# Grobble vs Murphy & David



## Startingover (Apr 18, 2012)

Corned beef

One is suppose to be more natural, the other more processed 

Anyone know?


----------



## wooleybooger (Feb 23, 2019)

Startingover said:


> Corned beef
> 
> One is suppose to be more natural, the other more processed
> 
> Anyone know?


??????

Never heard of either to my knowledge.


----------



## Startingover (Apr 18, 2012)

I bought the Grobble and it’s delicious. Based on only few reviews. I ate way too much and may buy another. My choices were point cut or flat. Butcher said flat cut was leaner.


----------



## wooleybooger (Feb 23, 2019)

Startingover said:


> I bought the Grobble and it’s delicious. Based on only few reviews.

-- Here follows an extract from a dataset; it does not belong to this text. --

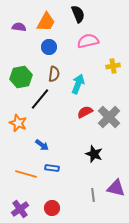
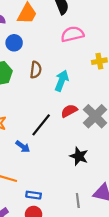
blue circle: (49, 47) -> (14, 43), moved
black line: (40, 99) -> (41, 125), moved
blue rectangle: (52, 168) -> (34, 195), moved

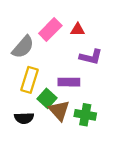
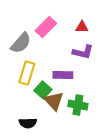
red triangle: (78, 30) -> (82, 27), moved
black semicircle: (24, 118) -> (28, 123), moved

I couldn't tell you what brand we last bought, it's been years. Probably Swift Premium.


----------



## Startingover (Apr 18, 2012)

These were all the store had. 

Maybe my imagination since i only cook it once a year but the packet of seasoning appeared a lot smaller. I didn’t have time to look it up and make some of my own. Looks like mustard seeds. The corned beef was good but potatoes and cabbage lacked flavor.


----------



## roughneck (Nov 28, 2014)

The point normally has more fat and is juicier when cooked. 
The leaner flat can dry out when cooking for a long time.


----------